4.7 Line Plots

In this section, we will introduce the line plot, which is very useful for visualizing trends and often used in time series.

In the sahp dataset, it would be interesting to generate a plot showing the trend of the sale price as a function of the sold date of the house.

4.7.1 Line Plots via plot()

To generate a line plot, you can use the plot() function by setting the argument type = "l". Before calling the plot() function, you need to first sort the observations (in Section 2.4) according to the variable on the x-axis, which is dt_sold in this example.

library(r02pro)
dt_sold_order <- order(sahp$dt_sold)
plot(sahp$dt_sold[dt_sold_order], 
     sahp$sale_price[dt_sold_order], 
     type = "l", 
     xlab = "Date Sold", 
     ylab = "Sale Price")

The plot() works by first getting the location of the value pairs of dt_sold and sale_price.
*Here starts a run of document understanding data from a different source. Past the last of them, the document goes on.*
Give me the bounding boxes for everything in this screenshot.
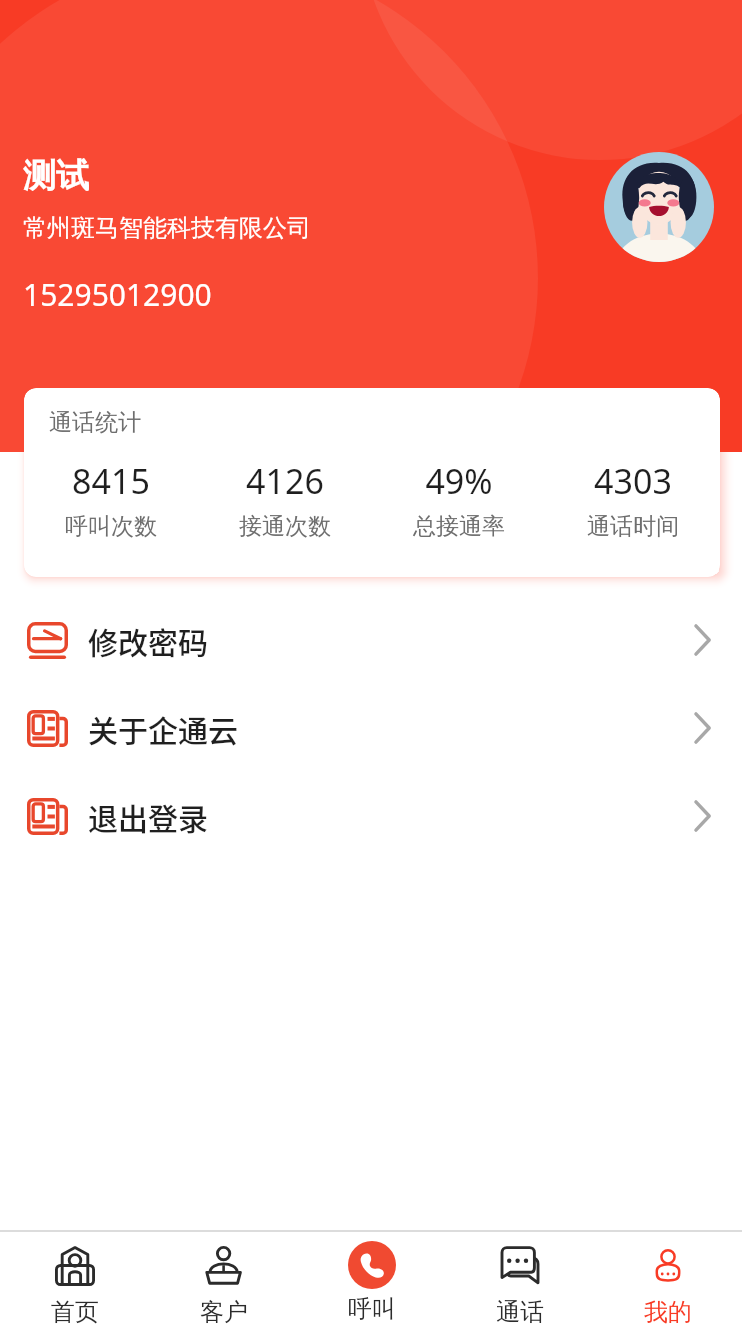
staticText: 修改密码 (88, 619, 208, 662)
staticText: 退出登录 (88, 795, 208, 838)
button[interactable]: 修改密码 (0, 596, 742, 684)
button[interactable]: 退出登录 (0, 772, 742, 860)
staticText: 客户 (200, 1297, 248, 1327)
staticText: 通话 (496, 1297, 544, 1327)
staticText: 通话统计 (49, 408, 141, 437)
staticText: 关于企通云 (88, 707, 238, 750)
staticText: 15295012900 (23, 274, 212, 315)
staticText: 8415 (72, 458, 150, 504)
other: Call (348, 1241, 396, 1289)
staticText: 呼叫次数 (65, 512, 157, 541)
staticText: 接通次数 (239, 512, 331, 541)
button[interactable]: 我的 (594, 1232, 742, 1328)
button[interactable]: 客户 (149, 1232, 298, 1328)
staticText: 测试 (23, 155, 89, 197)
staticText: 49% (425, 458, 493, 504)
staticText: 我的 (644, 1297, 692, 1327)
staticText: 4126 (246, 458, 324, 504)
button[interactable]: Call (298, 1232, 446, 1328)
staticText: 4303 (594, 458, 672, 504)
staticText: 通话时间 (587, 512, 679, 541)
staticText: 总接通率 (413, 512, 505, 541)
button[interactable]: 关于企通云 (0, 684, 742, 772)
staticText: 首页 (51, 1297, 99, 1327)
staticText: 呼叫 (348, 1294, 396, 1324)
staticText: 常州斑马智能科技有限公司 (23, 213, 311, 243)
button[interactable]: 首页 (0, 1232, 149, 1328)
button[interactable]: 通话 (446, 1232, 594, 1328)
Then, connect the points in the order of the observations.

In the line plots, we would like to introduce two additional graphical parameters we can customize in the plot() function.

Parameter Meaning Example
lty The line type “dashed”
lwd The line width 2

The line type can be either a integer from 0 to 6, or the corresponding character string in the following table.

Intgers Strings
lty = 0 “blank”
lty = 1 “solid”
lty = 2 “dashed”
lty = 3 “dotted”
lty = 4 “dotdash”
lty = 5 “longdash”
lty = 6 “twodash”

Let’s see an example with the two parameters.

plot(sahp$dt_sold[dt_sold_order], 
     sahp$sale_price[dt_sold_order], 
     type = "l", 
     xlab = "Date Sold", 
     ylab = "Sale Price", 
     lty = 2, 
     lwd = 2)

The plot() function also offers the capability to show the points and line on the same plot by changing type = "b".
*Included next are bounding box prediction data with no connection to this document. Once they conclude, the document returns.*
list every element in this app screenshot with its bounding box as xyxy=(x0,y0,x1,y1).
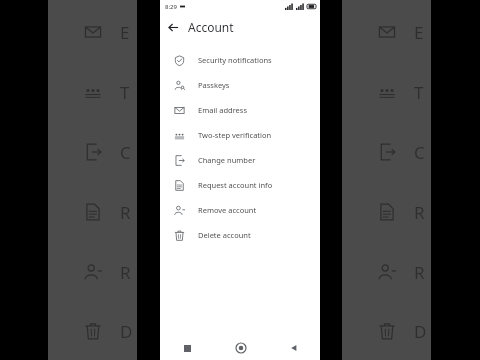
staticText: De xyxy=(414,320,431,343)
staticText: Re xyxy=(414,261,431,284)
button[interactable]: Home xyxy=(214,336,267,360)
button[interactable]: Recents xyxy=(160,336,214,360)
button[interactable]: Delete account xyxy=(160,222,320,247)
staticText: Tw xyxy=(414,81,431,104)
button[interactable]: Request account info xyxy=(160,172,320,197)
staticText: Email address xyxy=(198,105,248,115)
staticText: Two-step verification xyxy=(198,130,272,140)
staticText: Re xyxy=(414,201,431,224)
staticText: Delete account xyxy=(198,230,251,240)
staticText: Re xyxy=(120,201,137,224)
staticText: De xyxy=(120,320,137,343)
staticText: Security notifications xyxy=(198,55,272,65)
staticText: Tw xyxy=(120,81,137,104)
staticText: Ch xyxy=(120,141,137,164)
staticText: Remove account xyxy=(198,205,257,215)
button[interactable]: Remove account xyxy=(160,197,320,222)
staticText: Passkeys xyxy=(198,80,230,90)
button[interactable]: Email address xyxy=(160,97,320,122)
button[interactable]: Change number xyxy=(160,147,320,172)
staticText: Re xyxy=(120,261,137,284)
button[interactable]: Navigate up xyxy=(160,14,186,40)
button[interactable]: Two-step verification xyxy=(160,122,320,147)
staticText: 8:29 xyxy=(165,3,177,11)
staticText: Account xyxy=(188,19,234,35)
staticText: En xyxy=(414,21,431,44)
button[interactable]: Passkeys xyxy=(160,72,320,97)
staticText: Request account info xyxy=(198,180,273,190)
button[interactable]: Security notifications xyxy=(160,47,320,72)
button[interactable]: Back xyxy=(267,336,320,360)
staticText: Ch xyxy=(414,141,431,164)
staticText: Change number xyxy=(198,155,256,165)
staticText: En xyxy=(120,21,137,44)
plot(sahp$dt_sold[dt_sold_order],
     sahp$sale_price[dt_sold_order], 
     type = "b", 
     xlab = "Date Sold", 
     ylab = "Sale Price")

4.7.2 Line Plots via geom_line()

In addition to the plot() function, we can use the geom_line() function in the ggplot family.

library(r02pro)
library(tidyverse)
ggplot(data = sahp) + 
  geom_line(mapping = aes(x = dt_sold, y = sale_price))
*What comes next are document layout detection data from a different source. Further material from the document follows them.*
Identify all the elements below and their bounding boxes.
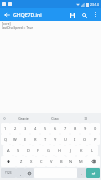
staticText: [core]: [2, 22, 11, 26]
button[interactable]: J: [65, 145, 76, 156]
button[interactable]: V: [46, 156, 56, 167]
staticText: G: [47, 148, 50, 153]
staticText: J: [70, 148, 72, 153]
button[interactable]: Enter: [86, 168, 100, 178]
button[interactable]: B: [56, 156, 66, 167]
button[interactable]: L: [87, 145, 98, 156]
button[interactable]: A: [3, 145, 13, 156]
button[interactable]: 6: [50, 123, 60, 134]
button[interactable]: 3: [20, 123, 30, 134]
staticText: .: [81, 171, 83, 176]
button[interactable]: Back: [0, 8, 13, 21]
staticText: A: [7, 148, 10, 153]
button[interactable]: F: [33, 145, 43, 156]
button[interactable]: K: [76, 145, 87, 156]
staticText: O: [83, 137, 87, 142]
staticText: ,: [20, 171, 22, 176]
staticText: H: [58, 148, 61, 153]
button[interactable]: W: [10, 134, 20, 145]
staticText: Q: [4, 137, 8, 142]
button[interactable]: E: [20, 134, 30, 145]
button[interactable]: Shift: [1, 156, 16, 167]
button[interactable]: Voice input: [0, 113, 8, 123]
staticText: X: [30, 159, 33, 164]
button[interactable]: P: [90, 134, 100, 145]
staticText: 5: [44, 126, 47, 131]
staticText: P: [94, 137, 97, 142]
button[interactable]: H: [54, 145, 65, 156]
staticText: 23:14: [90, 2, 99, 7]
button[interactable]: S: [13, 145, 23, 156]
staticText: 4: [34, 126, 37, 131]
button[interactable]: Emoji: [25, 168, 34, 178]
button[interactable]: Y: [50, 134, 60, 145]
staticText: L: [91, 148, 94, 153]
staticText: Y: [54, 137, 57, 142]
button[interactable]: Ciao: [39, 113, 70, 123]
button[interactable]: 4: [30, 123, 40, 134]
staticText: B: [60, 159, 63, 164]
button[interactable]: M: [76, 156, 86, 167]
button[interactable]: N: [66, 156, 76, 167]
staticText: T: [44, 137, 47, 142]
staticText: I: [74, 137, 76, 142]
button[interactable]: C: [36, 156, 46, 167]
staticText: Z: [20, 159, 23, 164]
button[interactable]: G: [43, 145, 54, 156]
button[interactable]: 9: [80, 123, 90, 134]
staticText: 8: [74, 126, 77, 131]
button[interactable]: Search: [78, 9, 90, 21]
staticText: D: [27, 148, 30, 153]
button[interactable]: Q: [1, 134, 10, 145]
button[interactable]: ?123: [1, 168, 16, 178]
button[interactable]: R: [30, 134, 40, 145]
button[interactable]: Gracie: [8, 113, 39, 123]
staticText: W: [13, 137, 17, 142]
staticText: 0: [94, 126, 97, 131]
staticText: lastDiscSpeed = True: [2, 26, 33, 30]
staticText: 2: [14, 126, 17, 131]
staticText: R: [34, 137, 37, 142]
staticText: 7: [64, 126, 67, 131]
button[interactable]: O: [80, 134, 90, 145]
button[interactable]: More options: [90, 9, 101, 20]
button[interactable]: 8: [70, 123, 80, 134]
staticText: ?123: [5, 171, 12, 175]
staticText: M: [79, 159, 83, 164]
staticText: GHQE7D.ini: [13, 11, 66, 18]
staticText: Il: [84, 116, 87, 121]
staticText: Gracie: [18, 116, 29, 121]
button[interactable]: Backspace: [86, 156, 100, 167]
button[interactable]: 1: [1, 123, 10, 134]
button[interactable]: ,: [16, 168, 25, 178]
staticText: S: [17, 148, 20, 153]
staticText: E: [24, 137, 27, 142]
staticText: N: [69, 159, 73, 164]
button[interactable]: I: [70, 134, 80, 145]
staticText: F: [37, 148, 40, 153]
staticText: C: [40, 159, 43, 164]
button[interactable]: X: [26, 156, 36, 167]
button[interactable]: T: [40, 134, 50, 145]
staticText: Ciao: [51, 116, 59, 121]
button[interactable]: 0: [90, 123, 100, 134]
button[interactable]: Il: [70, 113, 101, 123]
staticText: V: [50, 159, 53, 164]
button[interactable]: Save: [66, 9, 78, 21]
button[interactable]: 7: [60, 123, 70, 134]
button[interactable]: D: [23, 145, 33, 156]
staticText: 6: [54, 126, 57, 131]
staticText: 9: [84, 126, 87, 131]
staticText: U: [64, 137, 67, 142]
button[interactable]: U: [60, 134, 70, 145]
button[interactable]: 2: [10, 123, 20, 134]
staticText: 3: [24, 126, 27, 131]
staticText: 1: [4, 126, 7, 131]
staticText: K: [80, 148, 83, 153]
button[interactable]: 5: [40, 123, 50, 134]
button[interactable]: Z: [16, 156, 26, 167]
The generated line plot looks essentially the same as that generated by plot(). It is worth noting that here, the points are connected not by the order of the observations, but by the variable on the x-axis, i.e. dt_sold, which avoids the need to sort the observations by the x-axis.

To get a better view on how geom_line() works, let’s focus on the houses that were sold before 2007.

sahp_2006 <- sahp[format(sahp$dt_sold, "%Y") < 2007, ] #all houses sold before 2007
ggplot(data = sahp_2006) + geom_line(mapping = aes(x = dt_sold, y = sale_price))

Next, we add the scatterplot onto the plot using the global mappings.

ggplot(data = sahp_2006, 
       mapping = aes(x = dt_sold, y = sale_price)) + 
  geom_line() + 
  geom_point()

4.7.3 Aesthetics in Line Plots

As expected, we can also map variables to aesthetics in line plots.

ggplot(data = sahp) + 
  geom_line(mapping = aes(x = dt_sold, 
                          y = sale_price, 
                          color = kit_qual))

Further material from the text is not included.